__What is needed__:
Look through the entries that follow and count the lines with the word "following". The reply is that number alone.

--- START ---

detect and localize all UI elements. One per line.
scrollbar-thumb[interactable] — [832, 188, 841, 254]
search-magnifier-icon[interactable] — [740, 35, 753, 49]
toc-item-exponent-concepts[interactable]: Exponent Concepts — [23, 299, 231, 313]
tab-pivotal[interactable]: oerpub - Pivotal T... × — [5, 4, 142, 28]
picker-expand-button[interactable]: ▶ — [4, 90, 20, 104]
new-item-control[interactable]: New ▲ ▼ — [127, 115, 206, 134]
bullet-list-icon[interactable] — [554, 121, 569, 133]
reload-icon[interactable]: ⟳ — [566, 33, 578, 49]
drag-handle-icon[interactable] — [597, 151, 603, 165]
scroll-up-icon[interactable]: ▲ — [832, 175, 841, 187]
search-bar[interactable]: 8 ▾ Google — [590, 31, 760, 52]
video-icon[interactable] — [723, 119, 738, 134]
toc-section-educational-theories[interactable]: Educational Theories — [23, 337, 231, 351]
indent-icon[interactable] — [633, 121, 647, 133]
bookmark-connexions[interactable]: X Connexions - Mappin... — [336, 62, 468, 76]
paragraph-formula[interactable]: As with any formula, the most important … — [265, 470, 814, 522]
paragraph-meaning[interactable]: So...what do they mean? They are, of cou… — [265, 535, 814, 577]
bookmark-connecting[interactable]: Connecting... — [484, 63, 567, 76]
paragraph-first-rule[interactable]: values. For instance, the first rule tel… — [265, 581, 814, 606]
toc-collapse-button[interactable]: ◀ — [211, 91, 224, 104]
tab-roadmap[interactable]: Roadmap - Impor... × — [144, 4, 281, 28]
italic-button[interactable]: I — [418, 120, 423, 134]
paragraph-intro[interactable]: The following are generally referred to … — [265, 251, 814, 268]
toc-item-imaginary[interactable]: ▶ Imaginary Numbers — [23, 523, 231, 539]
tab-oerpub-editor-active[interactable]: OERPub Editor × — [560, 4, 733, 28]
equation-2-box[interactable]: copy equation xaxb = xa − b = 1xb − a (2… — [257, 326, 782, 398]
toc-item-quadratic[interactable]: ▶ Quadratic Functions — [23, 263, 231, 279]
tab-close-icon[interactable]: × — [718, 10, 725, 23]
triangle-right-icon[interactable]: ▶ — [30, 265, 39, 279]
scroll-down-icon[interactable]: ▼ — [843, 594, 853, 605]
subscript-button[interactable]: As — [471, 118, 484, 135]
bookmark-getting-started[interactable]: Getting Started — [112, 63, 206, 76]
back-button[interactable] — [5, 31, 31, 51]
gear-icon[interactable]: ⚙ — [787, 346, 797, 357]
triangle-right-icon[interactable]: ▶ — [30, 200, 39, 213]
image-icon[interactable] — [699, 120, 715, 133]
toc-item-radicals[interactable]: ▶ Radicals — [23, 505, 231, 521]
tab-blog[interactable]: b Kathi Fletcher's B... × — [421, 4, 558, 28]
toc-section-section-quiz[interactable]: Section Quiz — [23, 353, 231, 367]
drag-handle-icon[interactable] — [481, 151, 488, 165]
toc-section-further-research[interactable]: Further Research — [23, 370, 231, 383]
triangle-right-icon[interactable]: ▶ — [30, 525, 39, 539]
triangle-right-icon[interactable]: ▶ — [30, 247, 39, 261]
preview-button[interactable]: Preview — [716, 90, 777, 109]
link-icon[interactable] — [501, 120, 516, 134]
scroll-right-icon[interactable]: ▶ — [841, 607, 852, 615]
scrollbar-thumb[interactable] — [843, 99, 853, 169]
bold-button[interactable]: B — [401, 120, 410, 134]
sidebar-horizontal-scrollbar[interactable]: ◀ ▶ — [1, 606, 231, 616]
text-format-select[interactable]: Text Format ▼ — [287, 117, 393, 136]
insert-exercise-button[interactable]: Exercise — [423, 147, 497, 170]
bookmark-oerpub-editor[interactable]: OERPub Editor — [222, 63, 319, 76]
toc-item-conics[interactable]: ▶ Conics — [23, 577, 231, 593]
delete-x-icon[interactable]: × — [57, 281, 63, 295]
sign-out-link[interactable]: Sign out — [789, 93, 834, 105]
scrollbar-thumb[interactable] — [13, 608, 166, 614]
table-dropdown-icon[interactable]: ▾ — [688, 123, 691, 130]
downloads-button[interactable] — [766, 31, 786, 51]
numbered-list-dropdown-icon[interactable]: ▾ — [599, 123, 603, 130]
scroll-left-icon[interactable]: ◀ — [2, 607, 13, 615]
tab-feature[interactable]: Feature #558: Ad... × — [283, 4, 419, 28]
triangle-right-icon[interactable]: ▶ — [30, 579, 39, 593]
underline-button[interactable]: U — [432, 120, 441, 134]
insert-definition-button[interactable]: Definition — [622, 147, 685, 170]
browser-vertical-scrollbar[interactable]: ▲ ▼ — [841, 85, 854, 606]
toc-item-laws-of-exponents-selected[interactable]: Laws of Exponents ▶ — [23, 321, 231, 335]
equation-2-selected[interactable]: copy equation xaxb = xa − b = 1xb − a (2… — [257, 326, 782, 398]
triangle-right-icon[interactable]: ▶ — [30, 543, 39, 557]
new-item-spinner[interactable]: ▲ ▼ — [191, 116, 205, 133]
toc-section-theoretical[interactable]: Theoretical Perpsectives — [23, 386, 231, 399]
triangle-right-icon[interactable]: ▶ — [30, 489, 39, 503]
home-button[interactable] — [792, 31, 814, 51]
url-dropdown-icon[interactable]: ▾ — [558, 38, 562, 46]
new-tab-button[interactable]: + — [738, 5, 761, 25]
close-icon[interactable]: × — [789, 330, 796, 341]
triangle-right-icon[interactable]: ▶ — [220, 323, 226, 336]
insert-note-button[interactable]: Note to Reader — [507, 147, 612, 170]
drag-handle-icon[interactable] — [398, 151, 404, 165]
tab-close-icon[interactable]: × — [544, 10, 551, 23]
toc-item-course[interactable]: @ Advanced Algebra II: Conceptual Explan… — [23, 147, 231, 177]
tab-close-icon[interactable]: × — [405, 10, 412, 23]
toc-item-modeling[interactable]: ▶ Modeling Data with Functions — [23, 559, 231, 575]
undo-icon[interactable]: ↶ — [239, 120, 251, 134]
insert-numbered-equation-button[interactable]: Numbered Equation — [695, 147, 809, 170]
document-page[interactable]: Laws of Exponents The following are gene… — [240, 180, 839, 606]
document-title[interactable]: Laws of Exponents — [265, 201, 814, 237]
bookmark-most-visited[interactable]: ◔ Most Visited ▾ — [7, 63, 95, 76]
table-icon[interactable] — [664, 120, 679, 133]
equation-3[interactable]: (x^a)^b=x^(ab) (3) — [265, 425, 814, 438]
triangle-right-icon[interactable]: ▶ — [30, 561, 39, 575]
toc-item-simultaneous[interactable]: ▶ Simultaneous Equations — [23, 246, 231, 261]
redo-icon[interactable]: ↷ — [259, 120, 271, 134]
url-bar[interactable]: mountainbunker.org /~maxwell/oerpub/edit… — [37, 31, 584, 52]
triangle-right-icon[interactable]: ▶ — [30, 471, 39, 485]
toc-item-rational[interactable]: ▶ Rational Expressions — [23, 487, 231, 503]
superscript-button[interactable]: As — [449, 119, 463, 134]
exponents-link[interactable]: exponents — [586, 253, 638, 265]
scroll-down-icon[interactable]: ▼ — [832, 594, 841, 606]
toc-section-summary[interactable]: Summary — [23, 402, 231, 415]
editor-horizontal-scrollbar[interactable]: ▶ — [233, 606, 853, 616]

--- END ---

__Task solution__:
2